Sean T. Collins of Vulture gave the episode a 4 star rating out of 5 and wrote, "I wouldn't be surprised if we look back on 'G'Day Melbourne', tonight's episode of The Leftovers, and conclude that not showing us the explosion that brought society to a standstill was the smartest thing it did." Nick Harley of Den of Geek wrote, "This was an emotionally draining episode of The Leftovers, featuring raw, electrifying turns from Justin Theroux and Carrie Coon and piercing direction from Daniel Sackheim, who delivers a final shot of Nora, water streaming down her eyelids, that feels like a series defining image. The love is over, but our time with The Leftovers thankfully isn't, at least not yet."

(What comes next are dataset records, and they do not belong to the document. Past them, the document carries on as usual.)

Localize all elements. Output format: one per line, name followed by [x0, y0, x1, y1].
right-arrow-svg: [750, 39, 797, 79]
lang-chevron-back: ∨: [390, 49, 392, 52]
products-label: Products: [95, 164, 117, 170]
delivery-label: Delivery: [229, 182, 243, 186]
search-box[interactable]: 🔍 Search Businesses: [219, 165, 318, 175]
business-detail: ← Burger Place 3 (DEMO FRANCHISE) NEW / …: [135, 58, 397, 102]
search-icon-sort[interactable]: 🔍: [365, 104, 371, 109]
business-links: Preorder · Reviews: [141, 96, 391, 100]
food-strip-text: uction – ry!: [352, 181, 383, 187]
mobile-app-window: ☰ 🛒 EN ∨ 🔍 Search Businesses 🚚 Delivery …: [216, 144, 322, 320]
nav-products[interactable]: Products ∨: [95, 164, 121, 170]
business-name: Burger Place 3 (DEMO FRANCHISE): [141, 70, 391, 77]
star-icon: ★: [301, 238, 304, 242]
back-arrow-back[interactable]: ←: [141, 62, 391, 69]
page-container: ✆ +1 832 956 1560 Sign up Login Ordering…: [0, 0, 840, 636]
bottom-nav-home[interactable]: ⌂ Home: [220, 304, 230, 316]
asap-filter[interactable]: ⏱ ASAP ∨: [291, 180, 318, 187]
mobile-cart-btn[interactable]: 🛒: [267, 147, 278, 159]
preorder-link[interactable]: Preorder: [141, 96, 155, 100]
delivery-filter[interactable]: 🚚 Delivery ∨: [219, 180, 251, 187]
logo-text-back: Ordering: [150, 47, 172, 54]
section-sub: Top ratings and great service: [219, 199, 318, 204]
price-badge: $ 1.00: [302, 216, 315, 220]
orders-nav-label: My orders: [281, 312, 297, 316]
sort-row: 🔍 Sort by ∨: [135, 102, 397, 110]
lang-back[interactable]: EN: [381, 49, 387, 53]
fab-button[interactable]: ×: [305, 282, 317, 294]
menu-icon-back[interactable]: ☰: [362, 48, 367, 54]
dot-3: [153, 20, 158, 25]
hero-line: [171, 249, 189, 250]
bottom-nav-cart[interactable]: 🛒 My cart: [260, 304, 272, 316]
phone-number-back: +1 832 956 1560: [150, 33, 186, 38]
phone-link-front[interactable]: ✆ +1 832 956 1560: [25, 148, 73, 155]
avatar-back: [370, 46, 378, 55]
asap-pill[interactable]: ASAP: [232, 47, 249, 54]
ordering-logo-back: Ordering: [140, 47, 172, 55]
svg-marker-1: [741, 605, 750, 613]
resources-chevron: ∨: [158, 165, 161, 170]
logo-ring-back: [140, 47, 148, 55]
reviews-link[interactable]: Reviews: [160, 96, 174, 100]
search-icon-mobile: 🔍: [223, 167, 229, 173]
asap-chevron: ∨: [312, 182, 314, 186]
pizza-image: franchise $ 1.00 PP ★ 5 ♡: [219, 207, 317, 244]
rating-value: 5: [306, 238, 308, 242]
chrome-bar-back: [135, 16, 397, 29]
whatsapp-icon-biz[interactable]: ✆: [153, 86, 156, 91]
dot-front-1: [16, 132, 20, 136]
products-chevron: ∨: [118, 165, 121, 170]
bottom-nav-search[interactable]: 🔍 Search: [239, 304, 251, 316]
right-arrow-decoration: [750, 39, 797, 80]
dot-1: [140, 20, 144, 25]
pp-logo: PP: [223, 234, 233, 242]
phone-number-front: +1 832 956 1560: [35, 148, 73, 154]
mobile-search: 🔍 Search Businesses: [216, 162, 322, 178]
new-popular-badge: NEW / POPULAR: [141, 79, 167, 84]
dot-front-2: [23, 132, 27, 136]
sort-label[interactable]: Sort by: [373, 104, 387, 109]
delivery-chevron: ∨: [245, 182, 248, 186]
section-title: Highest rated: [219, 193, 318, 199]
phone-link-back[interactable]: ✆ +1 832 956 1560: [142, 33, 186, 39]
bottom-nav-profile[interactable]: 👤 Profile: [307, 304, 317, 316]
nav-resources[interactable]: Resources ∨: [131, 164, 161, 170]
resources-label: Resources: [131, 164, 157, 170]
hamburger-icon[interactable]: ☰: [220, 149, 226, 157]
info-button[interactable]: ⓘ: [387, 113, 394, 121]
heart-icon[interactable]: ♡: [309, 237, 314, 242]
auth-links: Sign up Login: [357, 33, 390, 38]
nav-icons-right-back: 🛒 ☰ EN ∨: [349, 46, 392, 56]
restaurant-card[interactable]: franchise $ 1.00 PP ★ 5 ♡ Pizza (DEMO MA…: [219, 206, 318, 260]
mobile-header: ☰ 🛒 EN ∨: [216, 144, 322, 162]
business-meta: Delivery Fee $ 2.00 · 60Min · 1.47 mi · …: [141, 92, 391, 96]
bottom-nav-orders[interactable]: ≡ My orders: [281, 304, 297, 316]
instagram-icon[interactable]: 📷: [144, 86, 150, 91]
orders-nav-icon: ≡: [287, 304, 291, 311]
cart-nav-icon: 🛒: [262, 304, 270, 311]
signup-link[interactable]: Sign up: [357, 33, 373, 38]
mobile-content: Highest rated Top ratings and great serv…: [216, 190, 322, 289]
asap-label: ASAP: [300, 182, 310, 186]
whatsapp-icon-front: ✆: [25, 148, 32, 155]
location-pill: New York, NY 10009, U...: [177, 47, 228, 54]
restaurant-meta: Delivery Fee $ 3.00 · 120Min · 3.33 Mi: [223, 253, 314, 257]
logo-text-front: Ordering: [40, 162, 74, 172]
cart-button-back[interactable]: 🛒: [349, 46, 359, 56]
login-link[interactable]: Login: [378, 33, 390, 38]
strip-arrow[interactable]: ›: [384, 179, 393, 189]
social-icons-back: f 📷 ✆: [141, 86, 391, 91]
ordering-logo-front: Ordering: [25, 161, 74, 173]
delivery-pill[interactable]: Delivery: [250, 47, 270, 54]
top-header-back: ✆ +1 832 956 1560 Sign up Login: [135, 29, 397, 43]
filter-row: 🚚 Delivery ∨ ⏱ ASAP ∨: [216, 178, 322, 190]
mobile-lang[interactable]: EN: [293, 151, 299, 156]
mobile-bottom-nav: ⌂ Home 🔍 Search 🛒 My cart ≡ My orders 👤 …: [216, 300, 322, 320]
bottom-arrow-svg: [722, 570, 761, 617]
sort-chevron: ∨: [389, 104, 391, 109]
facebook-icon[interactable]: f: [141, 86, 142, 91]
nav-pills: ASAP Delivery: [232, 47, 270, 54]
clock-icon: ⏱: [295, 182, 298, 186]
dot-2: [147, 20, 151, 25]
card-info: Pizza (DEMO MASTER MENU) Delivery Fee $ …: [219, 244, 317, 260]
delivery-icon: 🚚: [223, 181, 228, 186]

Matt Brennan of Paste gave the episode an 8.5 out of 10 wrote, "The episode's musical through line, a-ha's 'Take On Me', blares from a few forthright horns, and The Leftovers finds the last remaining link between Nora and Kevin: their desperate need to escape." Noel Murray of The New York Times wrote, "It doesn't take long before a sense of queasy dread creeps into this week's episode of The Leftovers and takes a permanent hold."